DATA FOR THIS EXERCISE:
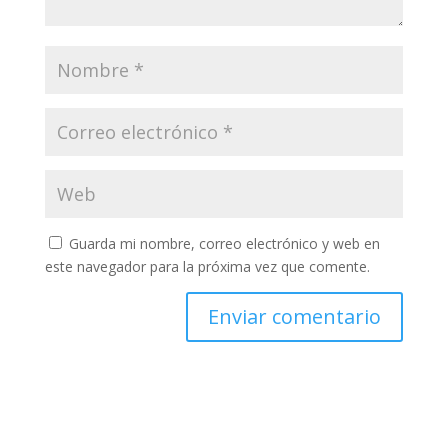
Guarda mi nombre, correo electrónico y web en
este navegador para la próxima vez que comente.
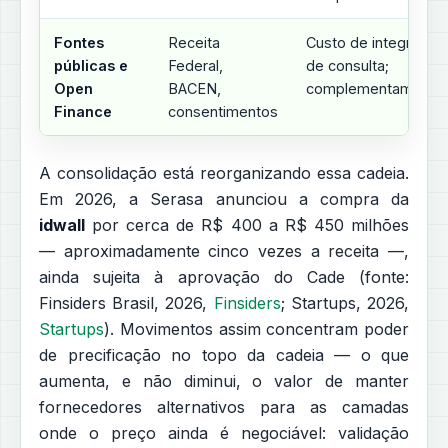
Fontes
Receita
Custo de integração
públicas e
Federal,
de consulta;
Open
BACEN,
complementam o es
Finance
consentimentos
A consolidação está reorganizando essa cadeia.
Em 2026, a Serasa anunciou a compra da
idwall
por cerca de R$ 400 a R$ 450 milhões
— aproximadamente cinco vezes a receita —,
ainda sujeita à aprovação do Cade (fonte:
Finsiders Brasil, 2026,
Finsiders
; Startups, 2026,
Startups
). Movimentos assim concentram poder
de precificação no topo da cadeia — o que
aumenta, e não diminui, o valor de manter
fornecedores alternativos para as camadas
onde o preço ainda é negociável: validação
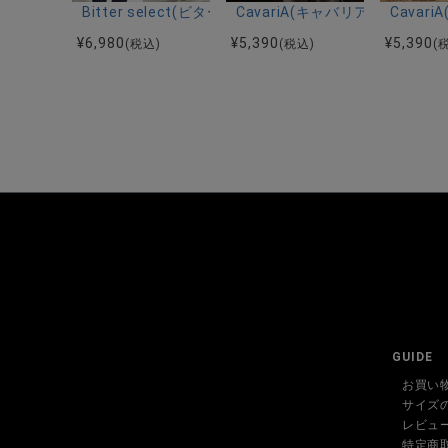
Bitter select(ビターセレクト)接触冷感スーパ
CavariA(キャバリア)キーネッ
Cava
¥
6,980
¥
5,390
¥
5,390
(税込)
(税込)
(
GUIDE
お買い
サイズ
レビュ
特定商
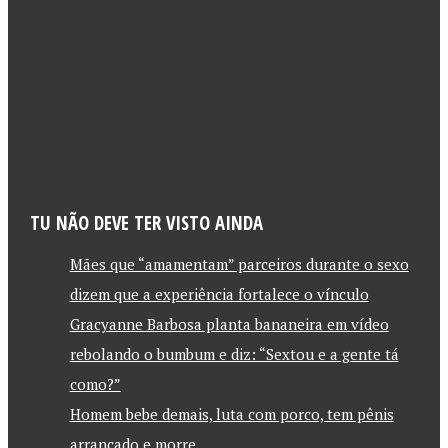
TU NÃO DEVE TER VISTO AINDA
Mães que “amamentam” parceiros durante o sexo
dizem que a experiência fortalece o vínculo
Gracyanne Barbosa planta bananeira em vídeo
rebolando o bumbum e diz: “Sextou e a gente tá
como?”
Homem bebe demais, luta com porco, tem pênis
arrancado e morre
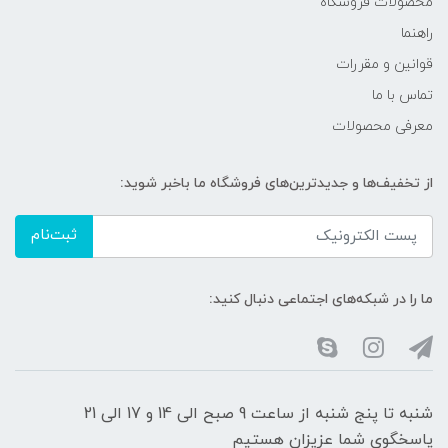
محصولات فروشگاه
راهنما
قوانین و مقررات
تماس با ما
معرفی محصولات
از تخفیف‌ها و جدیدترین‌های فروشگاه ما باخبر شوید:
ثبت‌نام
ما را در شبکه‌های اجتماعی دنبال کنید:
شنبه تا پنج شنبه از ساعت 9 صبح الی 14 و 17 الی 21
پاسخگوی شما عزیزان هستیم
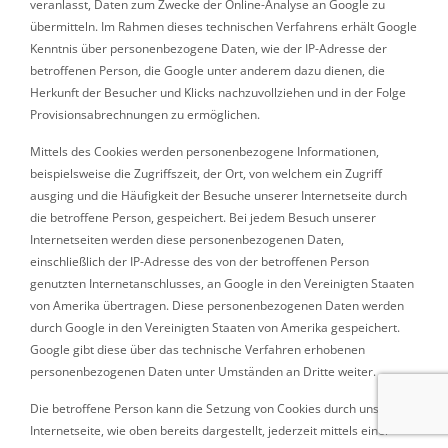
veranlasst, Daten zum Zwecke der Online-Analyse an Google zu
übermitteln. Im Rahmen dieses technischen Verfahrens erhält Google
Kenntnis über personenbezogene Daten, wie der IP-Adresse der
betroffenen Person, die Google unter anderem dazu dienen, die
Herkunft der Besucher und Klicks nachzuvollziehen und in der Folge
Provisionsabrechnungen zu ermöglichen.
Mittels des Cookies werden personenbezogene Informationen,
beispielsweise die Zugriffszeit, der Ort, von welchem ein Zugriff
ausging und die Häufigkeit der Besuche unserer Internetseite durch
die betroffene Person, gespeichert. Bei jedem Besuch unserer
Internetseiten werden diese personenbezogenen Daten,
einschließlich der IP-Adresse des von der betroffenen Person
genutzten Internetanschlusses, an Google in den Vereinigten Staaten
von Amerika übertragen. Diese personenbezogenen Daten werden
durch Google in den Vereinigten Staaten von Amerika gespeichert.
Google gibt diese über das technische Verfahren erhobenen
personenbezogenen Daten unter Umständen an Dritte weiter.
Die betroffene Person kann die Setzung von Cookies durch unsere
Internetseite, wie oben bereits dargestellt, jederzeit mittels einer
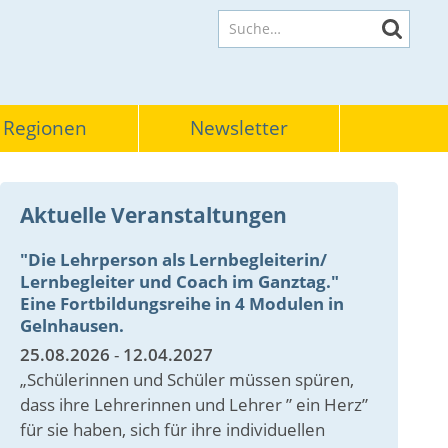
Suche
 Regionen
Newsletter
Aktuelle Veranstaltungen
"Die Lehrperson als Lernbegleiterin/
Lernbegleiter und Coach im Ganztag."
Eine Fortbildungsreihe in 4 Modulen in
Gelnhausen.
25.08.2026
-
12.04.2027
„Schülerinnen und Schüler müssen spüren,
dass ihre Lehrerinnen und Lehrer ” ein Herz”
für sie haben, sich für ihre individuellen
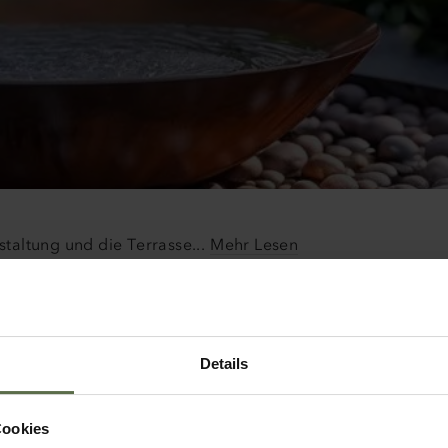
staltung und die Terrasse
...
Mehr Lesen
Details
Cookies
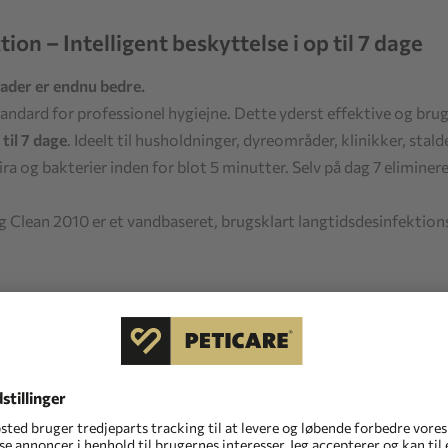
n – Intelligent beskyttelse i op til 7 dage
ader er endnu bedre.
andard for professionel hygiejne. Dette yderst effektive og brug
til 7 dage
. Ideelt til husholdninger, dyreområder, klinikker, stald
a og bakterier inden for blot 5 minutter. Selv på dag 7 eliminer
g Clean 2010 er et vandbaseret, brugsklart langtidsdesinfektions
lig beskyttelse + langtidsvirkning
de vira og bakterier.*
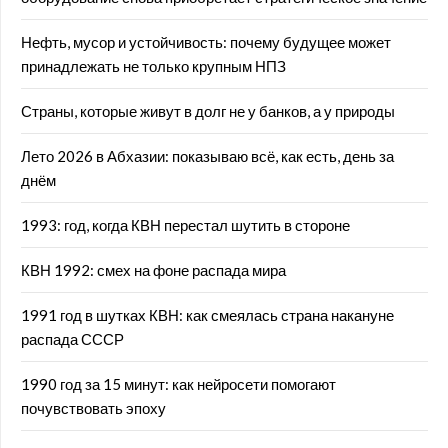
Нефть, мусор и устойчивость: почему будущее может
принадлежать не только крупным НПЗ
Страны, которые живут в долг не у банков, а у природы
Лето 2026 в Абхазии: показываю всё, как есть, день за
днём
1993: год, когда КВН перестал шутить в стороне
КВН 1992: смех на фоне распада мира
1991 год в шутках КВН: как смеялась страна накануне
распада СССР
1990 год за 15 минут: как нейросети помогают
почувствовать эпоху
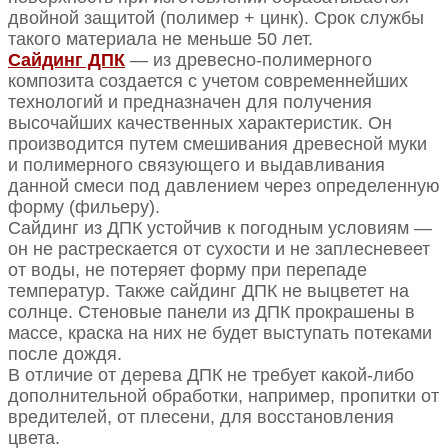
двойной защитой (полимер + цинк). Срок службы
такого материала не меньше 50 лет.
Сайдинг ДПК
— из древесно-полимерного
композита создается с учетом современнейших
технологий и предназначен для получения
высочайших качественных характеристик. Он
производится путем смешивания древесной муки
и полимерного связующего и выдавливания
данной смеси под давлением через определенную
форму (фильеру).
Сайдинг из ДПК устойчив к погодным условиям —
он не растрескается от сухости и не заплесневеет
от воды, не потеряет форму при перепаде
температур. Также сайдинг ДПК не выцветет на
солнце. Стеновые панели из ДПК прокрашены в
массе, краска на них не будет выступать потеками
после дождя.
В отличие от дерева ДПК не требует какой-либо
дополнительной обработки, например, пропитки от
вредителей, от плесени, для восстановления
цвета.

WHAT YOU WILL DO: Count all lines of the data that include "Vereinigten". The answer is the number alone.

RESPONSE TO THIS TASK: 2